Ephron seemed drawn to stories about women whose careers, not merely their jobs, shaped and complicated their inner lives and relationships. This impulse is most disturbingly, and politically, apparent in her Oscar-nominated screenplay for Silkwood, in which Meryl Streep plays a real-life whistleblower at a plutonium plant. In Ephron's telling, Silkwood's decision to become an advocate for herself and her co-workers reverberates through her marriage and her relationship with her best friend. But the way the professional and the personal intersect in female lives is also explored in Heartburn (a deeply autobiographical look at a failing marriage between two successful writers, based on her relationship with Carl Bernstein); Sleepless in Seattle (in which Meg Ryan's columnist character is equally attracted to Tom Hanks's both as a story and as a man); You've Got Mail (Ryan and Hanks again, with Ryan's career as a small bookshop owner in a Barnes & Noble world informing her attraction to Hanks and her current boyfriend); and Julie and Julia, which is at heart about two women finding their calling. Even her (rightly) maligned adaptation of Bewitched hinges on Nicole Kidman's Isabel (the witch) rage at not being taken seriously as an actress. These films take it as a given that what a woman does and how a woman feels are and should be intimately connected.

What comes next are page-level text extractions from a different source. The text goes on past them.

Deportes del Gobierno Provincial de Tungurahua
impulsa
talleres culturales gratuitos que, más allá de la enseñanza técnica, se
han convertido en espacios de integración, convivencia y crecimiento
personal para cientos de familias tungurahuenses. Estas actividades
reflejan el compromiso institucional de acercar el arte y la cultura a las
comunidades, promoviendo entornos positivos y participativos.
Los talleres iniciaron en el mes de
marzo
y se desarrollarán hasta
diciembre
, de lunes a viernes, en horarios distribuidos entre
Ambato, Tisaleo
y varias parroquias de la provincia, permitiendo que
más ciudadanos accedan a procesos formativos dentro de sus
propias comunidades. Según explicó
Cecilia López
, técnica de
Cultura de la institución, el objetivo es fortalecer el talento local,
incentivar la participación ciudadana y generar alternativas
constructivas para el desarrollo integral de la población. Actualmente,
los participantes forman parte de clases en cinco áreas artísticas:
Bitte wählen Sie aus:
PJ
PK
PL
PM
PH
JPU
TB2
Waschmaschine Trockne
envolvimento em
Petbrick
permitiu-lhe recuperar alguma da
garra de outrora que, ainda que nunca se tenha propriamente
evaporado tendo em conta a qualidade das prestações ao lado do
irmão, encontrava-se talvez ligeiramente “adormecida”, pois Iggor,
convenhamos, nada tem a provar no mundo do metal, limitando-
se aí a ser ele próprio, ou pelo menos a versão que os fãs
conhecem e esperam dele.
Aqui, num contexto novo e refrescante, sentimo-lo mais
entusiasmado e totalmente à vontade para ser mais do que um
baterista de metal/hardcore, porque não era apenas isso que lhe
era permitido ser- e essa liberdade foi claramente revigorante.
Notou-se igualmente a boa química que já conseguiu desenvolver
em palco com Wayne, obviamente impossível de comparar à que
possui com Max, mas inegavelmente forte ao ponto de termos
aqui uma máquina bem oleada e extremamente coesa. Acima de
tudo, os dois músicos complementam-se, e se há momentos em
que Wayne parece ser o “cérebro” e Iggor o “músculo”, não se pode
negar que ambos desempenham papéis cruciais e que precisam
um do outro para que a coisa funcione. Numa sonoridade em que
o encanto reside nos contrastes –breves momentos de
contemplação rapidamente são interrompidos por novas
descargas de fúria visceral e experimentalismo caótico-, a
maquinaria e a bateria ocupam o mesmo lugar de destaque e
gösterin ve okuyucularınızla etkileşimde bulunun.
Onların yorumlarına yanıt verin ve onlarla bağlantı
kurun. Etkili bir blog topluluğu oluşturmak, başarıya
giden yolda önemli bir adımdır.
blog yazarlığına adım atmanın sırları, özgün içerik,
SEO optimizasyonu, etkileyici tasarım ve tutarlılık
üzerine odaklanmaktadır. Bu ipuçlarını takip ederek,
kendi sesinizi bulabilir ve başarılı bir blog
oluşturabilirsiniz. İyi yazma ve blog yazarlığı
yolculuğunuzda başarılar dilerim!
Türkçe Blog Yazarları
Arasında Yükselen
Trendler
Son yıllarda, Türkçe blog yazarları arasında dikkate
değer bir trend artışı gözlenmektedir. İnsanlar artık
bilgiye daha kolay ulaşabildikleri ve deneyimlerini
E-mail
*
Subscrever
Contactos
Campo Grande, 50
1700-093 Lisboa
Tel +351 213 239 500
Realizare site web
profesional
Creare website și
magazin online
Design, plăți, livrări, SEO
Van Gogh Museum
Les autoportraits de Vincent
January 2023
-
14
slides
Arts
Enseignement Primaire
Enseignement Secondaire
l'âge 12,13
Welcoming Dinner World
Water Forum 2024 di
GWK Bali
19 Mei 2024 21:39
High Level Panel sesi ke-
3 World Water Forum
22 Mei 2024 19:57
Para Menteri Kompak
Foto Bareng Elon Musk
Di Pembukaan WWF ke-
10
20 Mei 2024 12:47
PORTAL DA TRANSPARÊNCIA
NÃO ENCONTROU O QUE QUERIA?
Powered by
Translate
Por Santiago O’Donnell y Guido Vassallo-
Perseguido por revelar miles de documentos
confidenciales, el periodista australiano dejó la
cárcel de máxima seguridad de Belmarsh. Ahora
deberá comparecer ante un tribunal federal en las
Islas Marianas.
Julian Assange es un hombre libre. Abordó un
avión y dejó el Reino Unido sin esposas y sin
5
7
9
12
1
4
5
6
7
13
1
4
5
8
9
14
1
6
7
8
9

Additionally, unlike a writer-director like Nancy Meyers, Ephron's heroines are more likely to be situated in a world that is somewhat recognizable to middle-class women. Sure, the apartments are huge and the economic stakes are not desperate, but there is a more reliable connection between the world of the movie and the world of the world. The plot of You've Got Mail depends upon a certain moment in consumer capitalism, and its consequences for small business owners (which is a major element that distinguishes Ephron's script from its source material, The Shop Around the Corner). Hanging Up presciently explored an element of human experience that was unthinkable two generations ago, and is currently, twelve years later, a major sociological concern: children parenting their parents through old age and extended illness. And Julie Powell's economic uncertainty is a constant concern for her in Julie and Julia.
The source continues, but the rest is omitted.